La Grande Frousse : Affiche Bourvil, Jean-Pierre Mocky

J’avoue que je ne sais jamais comment chroniquer un film de Mocky… Et celui-ci n’échappe pas à la règle. Déjà, il y a du beau monde : Bourvil (le film date de 1964, j’ai oublié de le préciser), Francis Blanche, Jean-Louis Barrault, Jacques Dufilho, Jean Poiret, Philippe Castelli… Le film se base sur un livre de Jean Ray, La Cité de l’indicible peur, (que je n’ai pas lu).

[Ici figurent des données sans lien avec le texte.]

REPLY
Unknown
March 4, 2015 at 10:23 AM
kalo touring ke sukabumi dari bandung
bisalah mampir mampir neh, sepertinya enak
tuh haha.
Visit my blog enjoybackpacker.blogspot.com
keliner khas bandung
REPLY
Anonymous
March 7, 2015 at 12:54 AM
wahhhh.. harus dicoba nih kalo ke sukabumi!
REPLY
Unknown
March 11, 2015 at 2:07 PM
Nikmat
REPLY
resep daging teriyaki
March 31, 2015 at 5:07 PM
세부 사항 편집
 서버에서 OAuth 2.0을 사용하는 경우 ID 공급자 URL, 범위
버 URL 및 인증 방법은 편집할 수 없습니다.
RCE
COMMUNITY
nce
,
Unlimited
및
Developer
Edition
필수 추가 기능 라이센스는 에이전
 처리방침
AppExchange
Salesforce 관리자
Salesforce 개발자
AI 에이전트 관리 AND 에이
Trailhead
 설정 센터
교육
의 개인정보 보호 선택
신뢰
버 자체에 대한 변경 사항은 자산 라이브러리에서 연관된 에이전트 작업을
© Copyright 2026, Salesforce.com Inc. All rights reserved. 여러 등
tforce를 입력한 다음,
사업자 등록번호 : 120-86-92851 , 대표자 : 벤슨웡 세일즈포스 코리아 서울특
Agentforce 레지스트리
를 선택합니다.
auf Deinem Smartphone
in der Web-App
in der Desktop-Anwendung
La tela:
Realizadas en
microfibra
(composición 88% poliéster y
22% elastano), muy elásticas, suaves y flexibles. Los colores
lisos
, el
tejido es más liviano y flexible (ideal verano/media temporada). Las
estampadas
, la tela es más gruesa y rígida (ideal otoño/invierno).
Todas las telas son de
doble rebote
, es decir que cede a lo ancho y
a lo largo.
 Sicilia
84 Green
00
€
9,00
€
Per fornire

Mocky voulait d’ailleurs conserver ce titre mais la production lui a imposé « La grande frousse », certainement afin d’attirer un maximum de spectateurs.

Le scénario est plutôt pas mal : les inspecteurs Triquet et Virgus courent après un faux-monnayeur condamné à mort, Mickey le bénédictin, qui s’est échappé au moment où la guillotine s’est enrayée. Simon Triquet pense qu’il a dû revenir à l’endroit où il fabriquait sa fausse monnaie, dans un petit village du Cantal. Là, il doit faire face à la légende locale de la bargeasque, sorte de bête monstrueuse qui serait revenue hanter le bourg et de sainte Urodèle qui l’aurait tuée (ne cherchez pas, tout ceci est complètement inventé). Les gens sont terrorisés, d’autant plus qu’il y a des morts dans le village…

Bon, il y a quand même des défauts : déjà, le monstre prête plus à rire qu’à avoir peur. Certes, nous sommes dans les années 60, il n’y a pas encore l’attirail d’effets spéciaux que nous connaissons. Mais quand même… Ensuite, je trouve que l’atmosphère, qui est bien rendue dans ce petit village qui a conservé son aspect médiéval, est desservie par un scénario qui n’est pas abouti. Je veux dire par là qu’à faire un film noir, autant y aller franchement. Ceci étant dit, il ne s’agit que du 6ème film de Mocky en tant que réalisateur et il est donc normal qu’il y ait des imperfections.

Je finirai ce billet en précisant que Jean-Pierre Mocky est un des rares à se battre pour ses films, à vivre non pas pour le fric mais pour sa passion. Certains acteurs ne s’y sont pas trompés.